Researchers get a glimpse of life 190 million years ago in Somerset, a county in southwestern England, as they study remarkable fossils discovered 150 years ago.
In a study published in the Journal of the Geological Society, researchers from the University of Bristol, the Bath Royal Literary and Scientific Institution (BRLSI) and the National Museum of Scotland detailed their work on the fossils, excited about what they're discovering from specimens that were originally thought of as just simple rocks.
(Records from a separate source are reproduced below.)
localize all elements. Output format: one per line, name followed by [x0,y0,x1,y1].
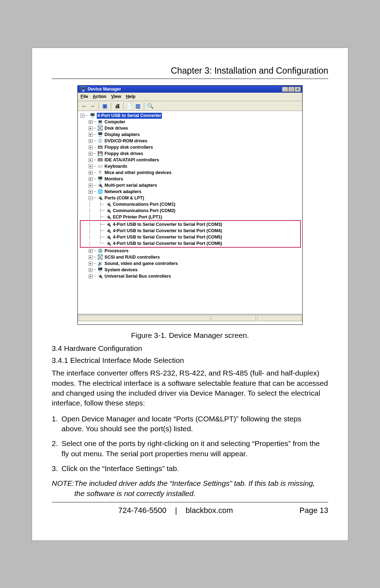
tree-child[interactable]: │ ├─🔌4-Port USB to Serial Converter to S… [81,234,299,240]
tree-node-ports[interactable]: −─🔌Ports (COM & LPT) [81,195,301,201]
network-icon: 🌐 [97,189,103,194]
tree-child[interactable]: │ ├─🔌4-Port USB to Serial Converter to S… [81,228,299,234]
page-footer: 724-746-5500 | blackbox.com Page 13 [52,505,328,516]
expand-icon[interactable]: + [89,152,93,156]
maximize-button[interactable]: □ [288,87,294,92]
tree-child[interactable]: │ ├─🔌ECP Printer Port (LPT1) [81,214,301,220]
tree-child[interactable]: │ ├─🔌4-Port USB to Serial Converter to S… [81,221,299,228]
mouse-icon: 🖱️ [97,170,103,175]
footer-phone: 724-746-5500 [118,506,166,515]
menu-help[interactable]: Help [126,94,135,99]
expand-icon[interactable]: + [89,126,93,130]
system-icon: 🖥️ [97,267,103,273]
collapse-icon[interactable]: − [89,196,93,200]
expand-icon[interactable]: + [89,146,93,149]
tree-node[interactable]: +─💽SCSI and RAID controllers [81,254,301,260]
expand-icon[interactable]: + [89,133,93,137]
expand-icon[interactable]: + [89,171,93,175]
tree-node[interactable]: +─🔊Sound, video and game controllers [81,260,301,267]
tree-node[interactable]: +─💽Disk drives [81,125,301,131]
refresh-icon[interactable]: ▥ [134,103,141,110]
expand-icon[interactable]: + [89,158,93,162]
expand-icon[interactable]: + [89,255,93,259]
scan-icon[interactable]: 🔍 [147,103,154,110]
port-icon: 🔌 [106,228,112,234]
minimize-button[interactable]: _ [282,87,288,92]
tree-node[interactable]: +─💾Floppy disk drives [81,150,301,157]
expand-icon[interactable]: + [89,274,93,278]
processor-icon: ⚙️ [97,248,103,254]
close-button[interactable]: × [294,87,301,92]
monitor-icon: 🖥️ [97,176,103,182]
tree-child[interactable]: │ └─🔌4-Port USB to Serial Converter to S… [81,240,299,247]
menu-bar: File Action View Help [78,93,302,101]
usb-icon: 🔌 [97,273,103,279]
toolbar: ← → ▣ 🖨 📄 ▥ 🔍 [78,101,302,111]
window-titlebar: 🖥️ Device Manager _ □ × [78,86,302,93]
document-page: Chapter 3: Installation and Configuratio… [32,48,348,541]
scsi-icon: 💽 [97,254,103,260]
note-text: The included driver adds the “Interface … [74,478,321,499]
back-icon[interactable]: ← [81,103,88,110]
collapse-icon[interactable]: − [81,114,84,118]
window-title: Device Manager [88,86,282,92]
expand-icon[interactable]: + [89,262,93,266]
tree-child[interactable]: │ ├─🔌Communications Port (COM1) [81,201,301,208]
tree-node[interactable]: +─🖥️Display adapters [81,131,301,138]
step-number: 1. [52,414,59,424]
footer-site: blackbox.com [186,506,233,515]
menu-file[interactable]: File [81,94,88,99]
menu-action[interactable]: Action [93,94,107,99]
tree-node[interactable]: +─💻Computer [81,119,301,125]
print-icon[interactable]: 🖨 [114,103,121,110]
forward-icon[interactable]: → [89,103,96,110]
expand-icon[interactable]: + [89,184,93,187]
keyboard-icon: ⌨️ [97,163,103,169]
properties-icon[interactable]: 📄 [126,103,133,110]
step-number: 3. [52,464,59,474]
body-paragraph: The interface converter offers RS-232, R… [52,368,328,408]
port-icon: 🔌 [106,202,112,207]
expand-icon[interactable]: + [89,165,93,168]
step-3: 3. Click on the “Interface Settings” tab… [52,464,328,474]
up-icon[interactable]: ▣ [101,103,108,110]
tree-node[interactable]: +─⌨️Keyboards [81,163,301,169]
tree-root[interactable]: −─ 🖥️ 4-Port USB to Serial Converter [81,112,301,119]
note-block: NOTE: The included driver adds the “Inte… [52,478,328,499]
expand-icon[interactable]: + [89,268,93,272]
dvd-icon: 💿 [97,138,103,144]
floppy-controller-icon: 📼 [97,144,103,150]
expand-icon[interactable]: + [89,249,93,253]
tree-node[interactable]: +─🖱️Mice and other pointing devices [81,169,301,176]
tree-node[interactable]: +─🔌Universal Serial Bus controllers [81,273,301,279]
ports-icon: 🔌 [97,195,103,201]
ide-icon: 📼 [97,157,103,163]
port-icon: 🔌 [106,222,112,227]
expand-icon[interactable]: + [89,120,93,124]
expand-icon[interactable]: + [89,139,93,143]
tree-node[interactable]: +─🖥️Monitors [81,176,301,182]
tree-node[interactable]: +─💿DVD/CD-ROM drives [81,138,301,144]
port-icon: 🔌 [106,214,112,220]
step-2: 2. Select one of the ports by right-clic… [52,439,328,459]
port-icon: 🔌 [106,241,112,246]
sound-icon: 🔊 [97,261,103,266]
menu-view[interactable]: View [111,94,121,99]
tree-node[interactable]: +─🖥️System devices [81,267,301,273]
footer-sep: | [175,506,177,515]
window-buttons: _ □ × [282,87,301,92]
device-tree: −─ 🖥️ 4-Port USB to Serial Converter +─💻… [78,111,302,314]
note-label: NOTE: [52,478,74,488]
expand-icon[interactable]: + [89,190,93,194]
section-heading-3-4-1: 3.4.1 Electrical Interface Mode Selectio… [52,355,328,365]
disk-icon: 💽 [97,125,103,131]
tree-node[interactable]: +─📼Floppy disk controllers [81,144,301,150]
tree-node[interactable]: +─🌐Network adapters [81,188,301,195]
tree-child[interactable]: │ ├─🔌Communications Port (COM2) [81,208,301,214]
expand-icon[interactable]: + [89,177,93,181]
tree-node[interactable]: +─🔌Multi-port serial adapters [81,182,301,188]
tree-node[interactable]: +─📼IDE ATA/ATAPI controllers [81,157,301,163]
highlighted-ports-box: │ ├─🔌4-Port USB to Serial Converter to S… [80,220,301,248]
page-number: Page 13 [299,505,328,516]
tree-node[interactable]: +─⚙️Processors [81,248,301,254]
The researchers have Charles Moore to thank for spotting a rounded-out boulder being kicked around by some school kids. He took interest in the stone, cracked it open and was astonished to discover a perfectly preserved fish in 3D. This sparked his curiosity and so he collected hundreds more of the stones in Somerset's Strawberry Bank area, a former quarry that was home to costal fauna fossils from the Lower Jurassic. The band where the fossils were located occurs as a "laterally discontinuous band of nodules, no more than 50 centimeters thick, which preserve fossils with very little compression," notes an article about the collection in the NatSCA News. Unfortunately, Moore's collection simply rested in the BRLSI museum, not examined until decades later.
Matt Williams, the collection's curator, said that there was something special about the fossils the first time he saw them. "Our stores are full of treasures, but these specimens are truly unique," he added.
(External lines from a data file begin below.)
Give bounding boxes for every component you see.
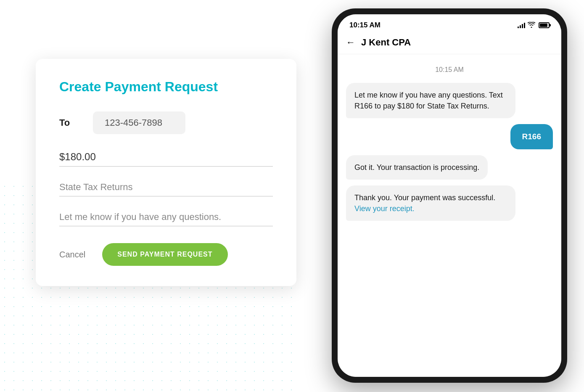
to-field-row: To 123-456-7898 [59, 111, 273, 134]
send-payment-button[interactable]: SEND PAYMENT REQUEST [102, 243, 227, 266]
message-2: R166 [510, 124, 553, 149]
phone-frame: 10:15 AM [332, 8, 567, 383]
to-label: To [59, 117, 73, 128]
status-bar: 10:15 AM [338, 14, 561, 33]
message-4: Thank you. Your payment was successful. … [346, 185, 515, 221]
phone-mockup: 10:15 AM [332, 8, 567, 383]
status-icons [518, 22, 550, 29]
back-button[interactable]: ← [346, 37, 355, 48]
chat-timestamp: 10:15 AM [346, 66, 553, 74]
form-actions: Cancel SEND PAYMENT REQUEST [59, 243, 273, 266]
chat-body: 10:15 AM Let me know if you have any que… [338, 54, 561, 377]
amount-input[interactable] [59, 148, 273, 167]
form-title: Create Payment Request [59, 79, 273, 95]
message-input[interactable] [59, 208, 273, 226]
message-1: Let me know if you have any questions. T… [346, 83, 515, 118]
to-value[interactable]: 123-456-7898 [93, 111, 185, 134]
message-3: Got it. Your transaction is processing. [346, 155, 488, 180]
cancel-button[interactable]: Cancel [59, 250, 85, 260]
contact-name: J Kent CPA [361, 37, 411, 48]
view-receipt-link[interactable]: View your receipt. [354, 204, 415, 213]
phone-screen: 10:15 AM [338, 14, 561, 377]
status-time: 10:15 AM [349, 21, 381, 29]
wifi-icon [528, 22, 535, 29]
amount-field[interactable] [59, 148, 273, 167]
battery-icon [539, 22, 550, 28]
memo-field[interactable] [59, 178, 273, 196]
memo-input[interactable] [59, 178, 273, 196]
payment-form-card: Create Payment Request To 123-456-7898 C… [36, 59, 296, 286]
message-field[interactable] [59, 208, 273, 226]
signal-icon [518, 22, 525, 28]
chat-header: ← J Kent CPA [338, 33, 561, 54]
Michael Benton, one of the authors for the study, recounted how surprised he was when Williams showed the collection to him. There were about 100 fossils and they featured large fish known as Pachycormus, two ichthyosaurs species, five to six tiny marine crocodiles, early squid with preserved ink sacs and soft tissues and hundreds of insects that used to call warm shallow seas of the past home.
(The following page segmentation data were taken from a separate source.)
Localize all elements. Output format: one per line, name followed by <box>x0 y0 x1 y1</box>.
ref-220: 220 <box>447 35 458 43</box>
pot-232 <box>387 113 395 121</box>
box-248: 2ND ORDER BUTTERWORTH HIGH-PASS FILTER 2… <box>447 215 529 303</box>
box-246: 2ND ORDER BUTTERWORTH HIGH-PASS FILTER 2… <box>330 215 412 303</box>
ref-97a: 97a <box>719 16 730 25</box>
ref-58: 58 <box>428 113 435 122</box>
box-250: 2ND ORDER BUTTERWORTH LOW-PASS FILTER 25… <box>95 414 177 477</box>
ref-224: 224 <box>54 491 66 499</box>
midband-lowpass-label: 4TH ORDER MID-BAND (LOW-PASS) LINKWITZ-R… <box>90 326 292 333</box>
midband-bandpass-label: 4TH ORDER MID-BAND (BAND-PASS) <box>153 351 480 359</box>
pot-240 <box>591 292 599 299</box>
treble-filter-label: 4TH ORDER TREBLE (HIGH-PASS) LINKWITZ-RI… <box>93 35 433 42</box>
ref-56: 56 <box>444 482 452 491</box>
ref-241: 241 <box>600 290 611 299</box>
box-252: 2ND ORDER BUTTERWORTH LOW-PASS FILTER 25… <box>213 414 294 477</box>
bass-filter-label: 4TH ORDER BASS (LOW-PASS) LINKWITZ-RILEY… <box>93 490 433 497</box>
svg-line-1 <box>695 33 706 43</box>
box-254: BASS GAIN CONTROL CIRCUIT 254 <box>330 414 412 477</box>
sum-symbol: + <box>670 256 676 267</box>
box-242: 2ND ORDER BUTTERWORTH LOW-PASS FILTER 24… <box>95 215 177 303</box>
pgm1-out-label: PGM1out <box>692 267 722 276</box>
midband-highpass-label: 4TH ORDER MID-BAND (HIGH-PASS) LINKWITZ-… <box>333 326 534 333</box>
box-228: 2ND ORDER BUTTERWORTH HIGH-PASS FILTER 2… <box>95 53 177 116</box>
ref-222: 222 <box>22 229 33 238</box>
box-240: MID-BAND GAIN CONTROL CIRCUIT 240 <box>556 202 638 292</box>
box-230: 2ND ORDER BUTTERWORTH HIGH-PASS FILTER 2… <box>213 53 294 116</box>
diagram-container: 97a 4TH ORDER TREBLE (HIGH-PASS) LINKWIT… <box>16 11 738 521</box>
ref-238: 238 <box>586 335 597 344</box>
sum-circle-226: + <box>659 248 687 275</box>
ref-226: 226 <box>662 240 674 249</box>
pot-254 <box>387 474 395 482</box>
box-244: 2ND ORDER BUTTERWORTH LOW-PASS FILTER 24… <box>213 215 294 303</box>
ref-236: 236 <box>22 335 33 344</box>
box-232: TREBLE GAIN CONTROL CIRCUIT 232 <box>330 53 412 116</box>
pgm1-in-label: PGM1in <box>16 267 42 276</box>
"Unlike other fossil sites of similar age, the 3D preservation at Strawberry Bank provides unique evidence on palatal and braincase structures in the fishes and reptiles," explained the researchers.
The fossils have had to wait their turn for attention but are now well on their way to being cleaned and curated, thanks to $400,000 in grant funding provided by the Leverhulme Trust. With enough resources, the researchers can now 3D-scan the fossils to further study them. A portion of the grant will also go into financially supporting young scientists to encourage them to work in Oxford and Bristol alongside Dr. Matt Friedman, an expert on fish fossils.
Andrew Ross joined Williams and Benton on the research team.